Info

Kata Psikolog, Ini yang Bakal Terjadi Pada Pelaku Pernikahan Dini

Dari persepsi psikolog, ini yang akan terjadi kepada orang yang nikah di usia masih belia.

Rendy Adrikni Sadikin

Ilustrasi pernikahan. (Pixabay)
Ilustrasi pernikahan. (Pixabay)

Himedik.com - Indonesia geger dengan pernikahan usia anak-anak antara RS dan MA yang terjadi di Bantaeng, Sulawesi Selatan. RS, si mempelai laki-laki, masih berusia 13 tahun. Sementara mempelai perempuannya, MA, merupakan siswi SMK berusia 17 tahun.

Meski diklaim berlandaskan sama-sama cinta dan sayang, tapi apakah hal itu wajar melangsungkan pernikahan di usia yang masih anak-anak?

Kepada Suara.com, psikolog Yayasan Pulih Jakarta, Gisella Tani Pratiwi, M.Psi., mengatakan bahwa pemahaman anak akan emosi termasuk emosi mencintai dan menyayangi orang lain, masih pada tahapan eksplorasi dan perkembangan, baik secara biologis dan psikologis.

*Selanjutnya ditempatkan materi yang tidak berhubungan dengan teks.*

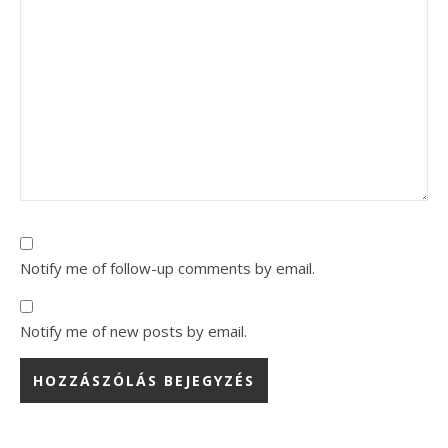
Notify me of follow-up comments by email.
Notify me of new posts by email.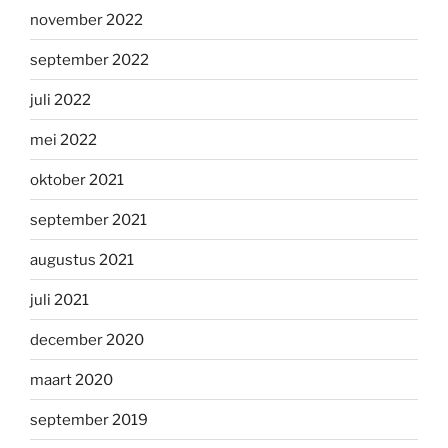
november 2022
september 2022
juli 2022
mei 2022
oktober 2021
september 2021
augustus 2021
juli 2021
december 2020
maart 2020
september 2019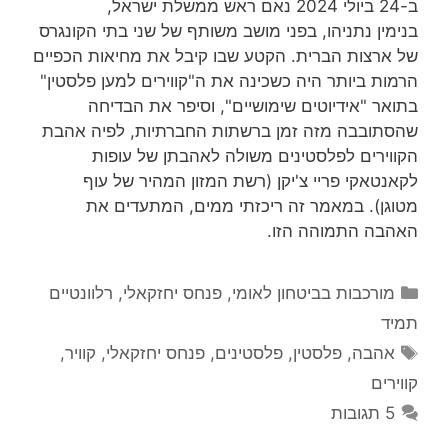
ב-24 ביולי 2024 נאם ראש ממשלת ישראל,
בנימין נתניהו, בפני מושב משותף של שני בתי הקונגרס
של ארצות הברית. הקטע שבו קיבל את מחיאות הכפיים
הרמות ביותר היה כשכינה את ה"קווירים למען פלסטין"
בתואר "אידיוטים שימושיים", וסיפר את הבדיחה
שהסתובבה מזה זמן ברשתות החברתיות, לפיה אהבת
הקווירים לפלסטינים משולה לאהבתן של עופות
לקאנטאקי פריי צ'יקן (רשת המזון המהיר של עוף
מטוגן). במאמר זה ריכזתי ממים, המתעדים את
האהבה התמוהה הזו.
קטגוריות
מורכבות בביטחון לאומי
,
פנחס יחזקאלי
,
רלוונטיים
תמיד
תגיות
אהבה
,
פלסטין
,
פלסטינים
,
פנחס יחזקאלי
,
קוויר
,
קווירים
5 תגובות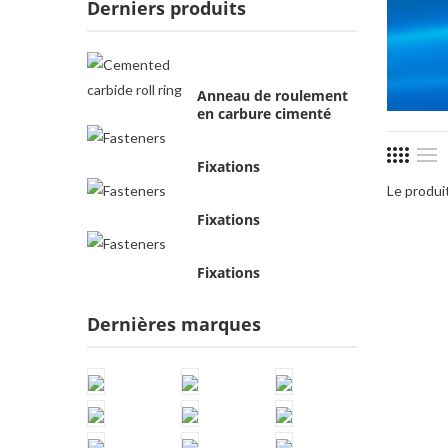
Derniers produits
Anneau de roulement
en carbure cimenté
Fixations
Le produit
Fixations
Fixations
Dernières marques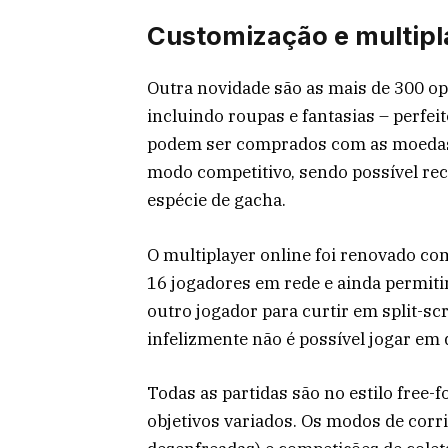
Customização e multipl
Outra novidade são as mais de 300 o
incluindo roupas e fantasias – perfeit
podem ser comprados com as moedas
modo competitivo, sendo possível re
espécie de gacha.
O multiplayer online foi renovado c
16 jogadores em rede e ainda permiti
outro jogador para curtir em split-s
infelizmente não é possível jogar e
Todas as partidas são no estilo free-
objetivos variados. Os modos de corri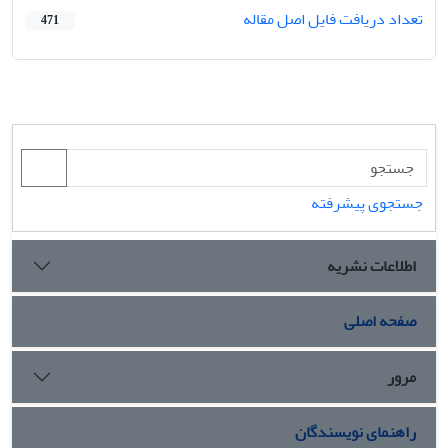
تعداد دریافت فایل اصل مقاله
471
جستجوی پیشرفته
اطلاعات نشریه
صفحه اصلی
مرور
راهنمای نویسندگان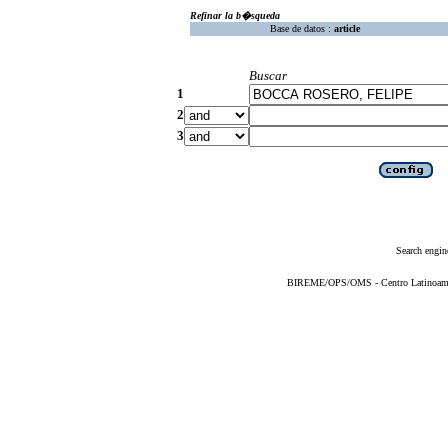
Refinar la b�squeda
Base de datos :
article
Buscar
1
2
3
Search engin
BIREME/OPS/OMS - Centro Latinoameric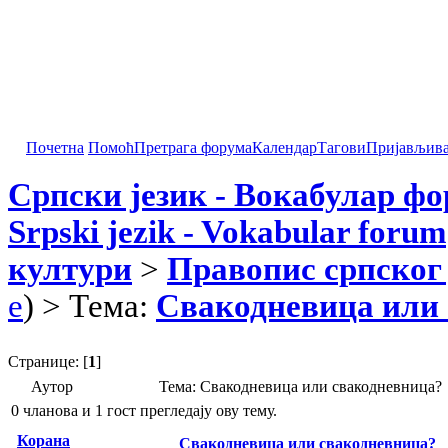
Почетна
Помоћ
Претрага форума
Календар
Тагови
Пријављив
Српски језик - Вокабулар ф
Srpski jezik - Vokabular forum
култури
>
Правопис српског 
e
) > Тема:
Свакодневица или
Странице: [
1
]
Аутор
Тема: Свакодневица или свакодневница? 
0 чланова и 1 гост прегледају ову тему.
Корана
Свакодневица или свакодневница?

Pernikahan usia anak-anak [youtube]
Pernikahan usia anak-anak [youtube]

''Perkembangan otak yang masih terbatas mengenai pemikiran rasional, membuat anak-anak, remaja, masih kurang mampu menganalisa konsekuensi jangka panjang akan keputusannya. Tugas orangtua dan orang dewasa sekitarnya yang seharusnya membantu remaja memutuskan hal-hal yang terbaik untuk perkembangannya,'' kata Gisella.

Berkomentar mengenai pernikahan anak-anak yang kerap terjadi di Indonesia, Gisella mengatakan bahwa hal tersebut memiliki konsekuensi dan tekanan psikologis pada diri si anak.

''Pernikahan usia anak dapat menyebabkan tekanan psikologis pada diri anak, karena secara mental, anak belum siap untuk menghadapi dinamika pernikahan yang kompleks. Karena tekanan ini, anak dapat mengalami stres dari yang ringan sampai berat. Selain itu kesempatan anak untuk mengembangkan dirinya juga terhambat, kesempatan mengenyam pendidikan juga biasanya terhenti,'' ujar Gisella.

Untuk itu, Gisella menghimbau agar orangtua, tokoh agama, masyarakat, dan lembaga pelaksana pernikahan sadar bahwa pernikahan usia anak hanya akan membawa masalah baru, banyak risiko dan bukan sebuah solusi.

''Banyak pernikahan usia anak mengalami konflik pernikahan, bercerai, dan memiliki tingkat ekonomi ke bawah. Belum lagi kerugian pribadi seperti kondisi kesehatan mental yang buruk, terhambat mengembangkan diri, dan kondisi kesehatan reproduksi yang berisiko,'' tutup psikolog lulusan Universitas Indonesia tersebut.